##### Exercise material

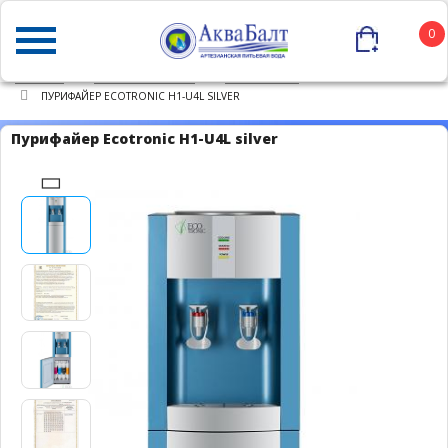
0
ГЛАВНАЯ
КАТАЛОГ ТОВАРОВ
ПУРИФАЙЕРЫ
ПУРИФАЙЕР ECOTRONIC H1-U4L SILVER
Пурифайер Ecotronic H1-U4L silver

##########

Assignment
The records, exactly as written but without images, should be returned.

Finished task
0
ГЛАВНАЯ
КАТАЛОГ ТОВАРОВ
ПУРИФАЙЕРЫ
ПУРИФАЙЕР ECOTRONIC H1-U4L SILVER
Пурифайер Ecotronic H1-U4L silver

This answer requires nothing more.